I haven’t really thought through all the implications of that idea, but it seems to have some application to the way we fight the sin that so easily entangles us (as Paul puts it). Influences come at us from the “inside” (both consciously and unconsciously), and influences come at us from the outside, but those influences are separate and distinct from us – even the “inside” ones. Modern materialists might miss the distinction, as they assume we simply dance to the tune of our own DNA.

On the other hand, we can also give ourselves too much “credit”, characterizing the influences that act on us as our own determinations, when those “determinations” we make are really little or nothing more than actions we are “determined” to make as a product of the accumulated influences that prompt us to act. A deterministic materialist, like Hawking, would call this the illusion that we have free will.

We may think these influences are our own decisions, but they are really “outside” influences acting on us in ways that we fail to distinguish from our own determinations. Thus, the may sinner identify with the sinful impulse and call it “who I am”.

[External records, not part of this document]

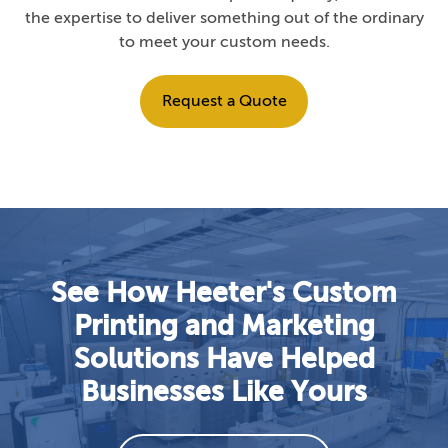
the expertise to deliver something out of the ordinary
to meet your custom needs.
Request a Quote
See How Heeter's Custom
Printing and Marketing
Solutions Have Helped
Businesses Like Yours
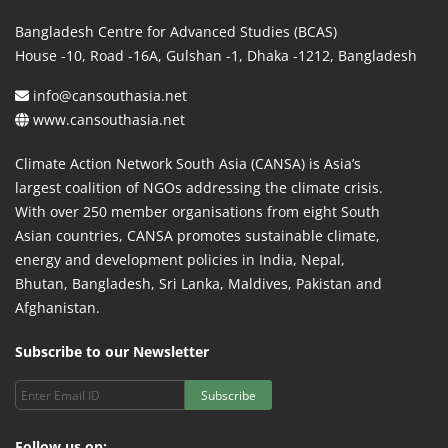
Bangladesh Centre for Advanced Studies (BCAS)
House -10, Road -16A, Gulshan -1, Dhaka -1212, Bangladesh
info@cansouthasia.net
www.cansouthasia.net
Climate Action Network South Asia (CANSA) is Asia’s
largest coalition of NGOs addressing the climate crisis.
With over 250 member organisations from eight South
Asian countries, CANSA promotes sustainable climate,
energy and development policies in India, Nepal,
Bhutan, Bangladesh, Sri Lanka, Maldives, Pakistan and
Afghanistan.
Subscribe to our Newsletter
Subscribe
Follow us on:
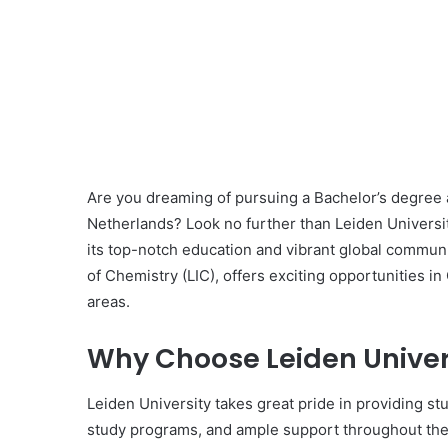
Are you dreaming of pursuing a Bachelor’s degree a
Netherlands? Look no further than Leiden Universit
its top-notch education and vibrant global communit
of Chemistry (LIC), offers exciting opportunities i
areas.
Why Choose Leiden Univer
Leiden University takes great pride in providing s
study programs, and ample support throughout the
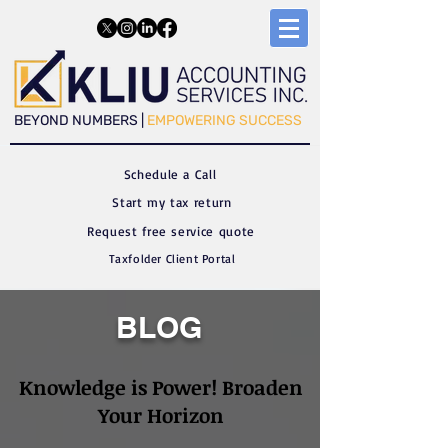
​​BEYOND NUMBERS |
EMPOWERING SUCCESS
Schedule a C
all
Start my tax return
Request free service quote
Taxfolder Client Portal
BLOG
Knowledge is Power! Broaden
Your Horizon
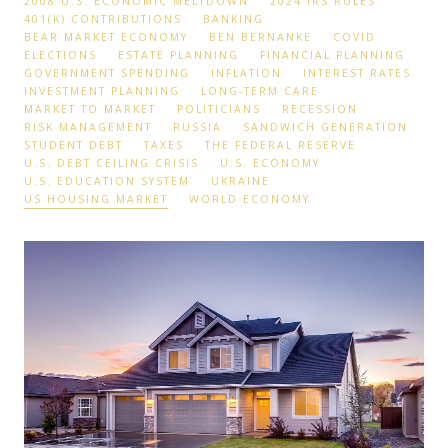
2008 U.S. ECONOMIC MELTDOWN
2024 IRS RULES
401(K) CONTRIBUTIONS
BANKING
BEAR MARKET ECONOMY
BEN BERNANKE
COVID
ELECTIONS
ESTATE PLANNING
FINANCIAL PLANNING
GOVERNMENT SPENDING
INFLATION
INTEREST RATES
INVESTMENT PLANNING
LONG-TERM CARE
MARKET TO MARKET
POLITICIANS
RECESSION
RISK MANAGEMENT
RUSSIA
SANDWICH GENERATION
STUDENT DEBT
TAXES
THE FEDERAL RESERVE
U.S. DEBT CEILING CRISIS
U.S. ECONOMY
U.S. EDUCATION SYSTEM
UKRAINE
US HOUSING MARKET
WORLD ECONOMY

But maybe it’s not. Maybe outside influences are prompting us that we simply “accept” unquestioningly. Maybe, our true selves can only be achieved in arresting those impulses and “choosing” not to be carried along by them.

Maybe our free will is not exercised as much in the initial actions we are apt to take, but in the conscious, assertive pause on those initial inclinations. Maybe we don’t have free will, really, but we have “free won’t”, a “conscious veto”, and this is the key to dealing with that sin that so easily entangles us.